Worship is not just the portion of time allocated when we sing praises and hymns. It includes also the time allocated for sermons, offering, and thanksgiving, benediction and even announcements. We should stay for announcements because we are part of this body of Christ. The church’s news is our news. I feel disturbed that some of us leave right after the sermons or just before the announcements. Unless it is for something urgent, we should stay on until the end of the entire worship service. From the time we prepare our hearts for the call of worship, to the silent closing prayer, it is all part of the modern Christian worship. It is both personal and corporate.

Secondly, worship includes listening to God’s Word.

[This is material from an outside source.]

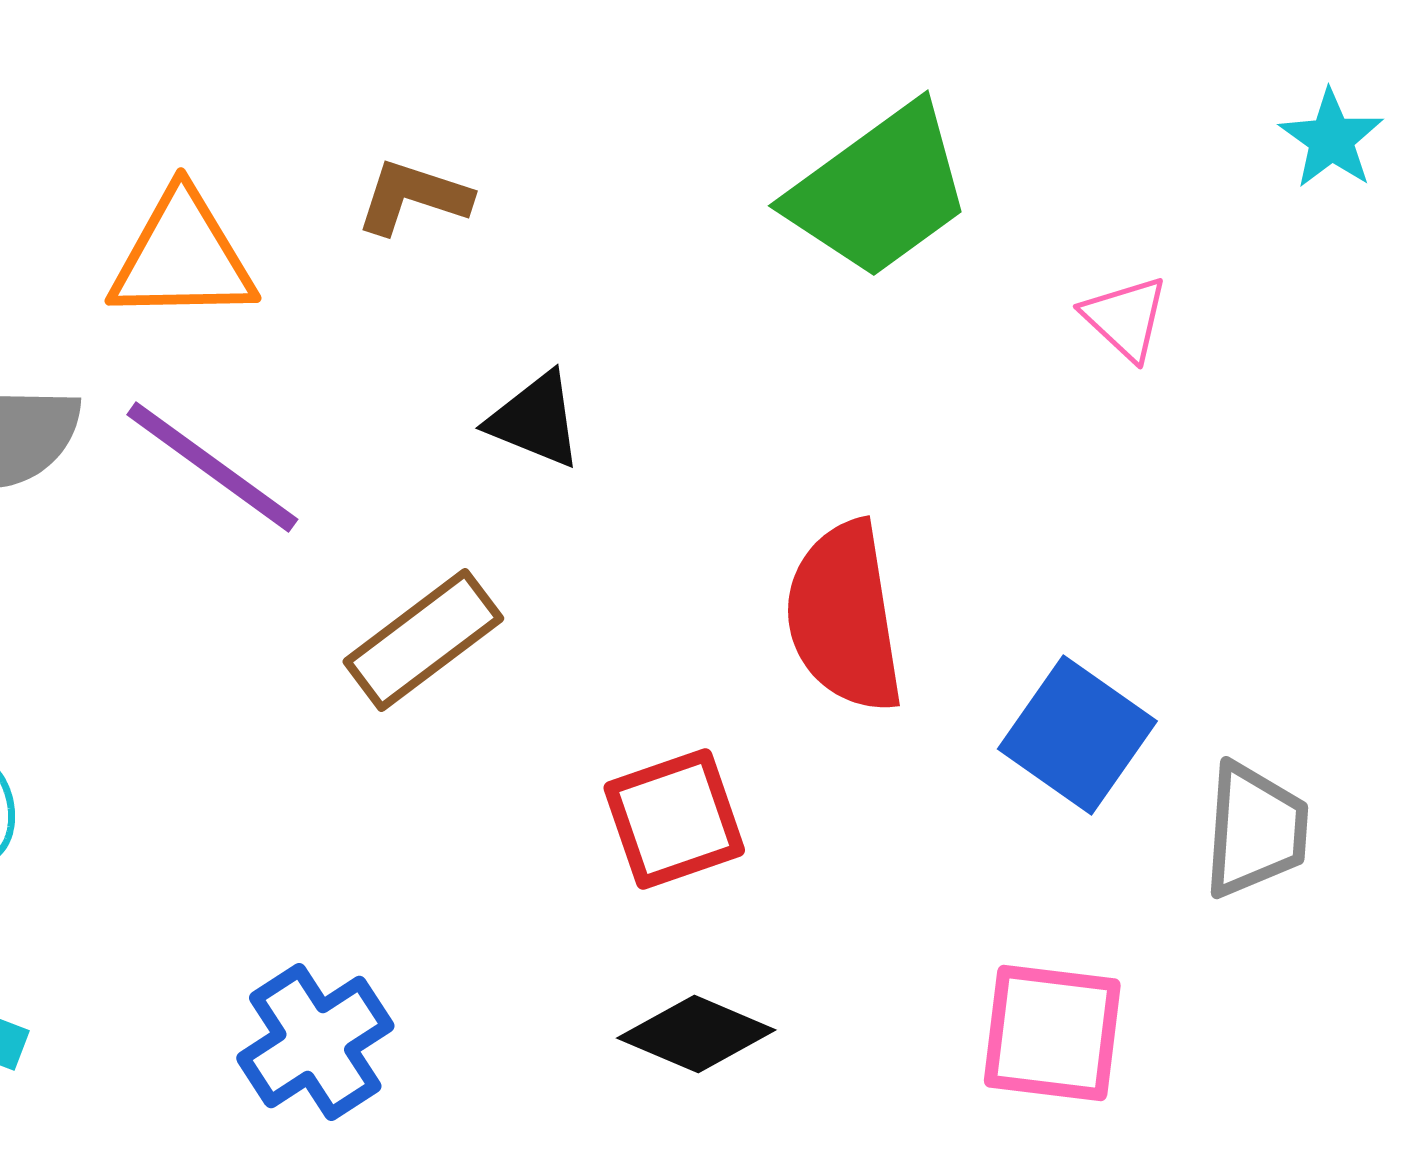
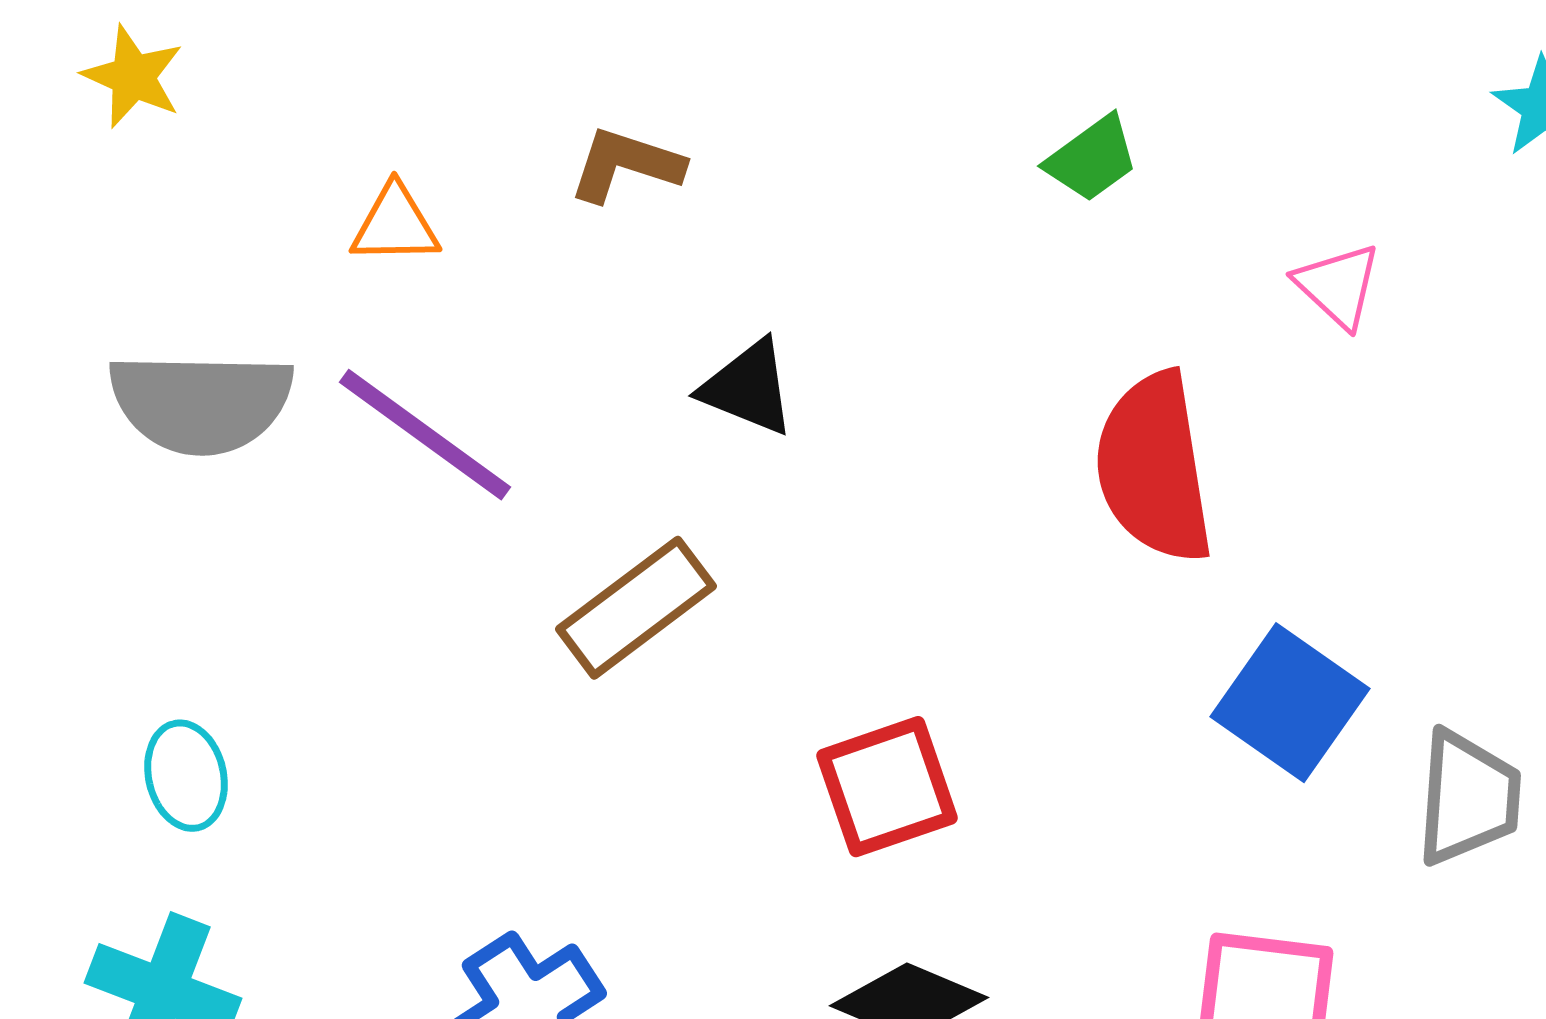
green trapezoid: (879, 191) -> (1092, 159), size x0.5
orange triangle: (182, 257) -> (395, 225), size x0.6
red semicircle: (844, 617) -> (1154, 468), moved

We need to honor God during sermons. I do understand that generally, sermons in our church may not be as moving or inspiring for some of us. Maybe, the message is too long, too dense; maybe the delivery is boring. I apologize that my sermons have rarely been targeted for youths specifically. There is certainly room for preachers to improve on crafting our sermons. But I do hope that we can learn to respect this time as listening to God’s Word. You are not just listening to the preachers’ voice, but hearing God’s voice, God’s message, speaking to you through the mouthpiece of the preacher.

For a few weeks now, I noticed that some of our youths and young adults are playing games on their handphones, and sometimes, on their parents’ handphones during sermons. Maybe, we need to hear suggestions from parents of how we can minister to our children better during service. But at the mean time, can we refrain from playing games on our handphones? If there is something which you do not agree with or have questions from the sermons, feel free to email or speak with us after the service. In the words of Jerry McGuire, “Help me... help you.”

In closing, I would like us write down these two reflection questions. Have we given our very best in worship? How have we offered our lives as a living and unblemished sacrifice to God every day? Bring them home and discuss them with your family, spouses or children. Discuss them at cell groups. Next week, Pastor Siow Hwee will continue on this theme and speak on the priesthood of all believers. Let us keep these thoughts in mind for the week. Let us pray.

[1]The Holy Bible : New International Version. 1996, c1984 (electronic ed.) (Mal 1:6-14). Grand Rapids: Zondervan.
a Or reasonable
[2]The Holy Bible : New International Version. 1996, c1984 (electronic ed.) (Ro 12:1). Grand Rapids: Zondervan.
a Traditionally peace offering
b The Hebrew word can include both male and female.
[3] [an extract from]

Malachi 1:6–14 (Listen)

“A son honors his father, and a servant his master. If then I am a father, where is my honor? And if I am a master, where is my fear? says the LORD of hosts to you, O priests, who despise my name. But you say, ‘How have we despised your name?’ By offering polluted food upon my altar. But you say, ‘How have we polluted you?’ By saying that the LORD’s table may be despised. When you offer blind animals in sacrifice, is that not evil? And when you offer those that are lame or sick, is that not evil? Present that to your governor; will he accept you or show you favor? says the LORD of hosts. And now entreat the favor of God, that he may be gracious to us. With such a gift from your hand, will he show favor to any of you? says the LORD of hosts. 10 Oh that there were one among you who would shut the doors, that you might not kindle fire on my altar in vain! I have no pleasure in you, says the LORD of hosts, and I will not accept an offering from your hand. 11 For from the rising of the sun to its setting my name will be great among the nations, and in every place incense will be offered to my name, and a pure offering. For my name will be great among the nations, says the LORD of hosts. 12 But you profane it when you say that the Lord’s table is polluted, and its fruit, that is, its food may be despised. 13 But you say, ‘What a weariness this is,’ and you snort at it, says the LORD of hosts. You bring what has been taken by violence or is lame or sick, and this you bring as your offering! Shall I accept that from your hand? says the LORD. 14 Cursed be the cheat who has a male in his flock, and vows it, and yet sacrifices to the Lord what is blemished. For I am a great King, says the LORD of hosts, and my name will be feared among the nations.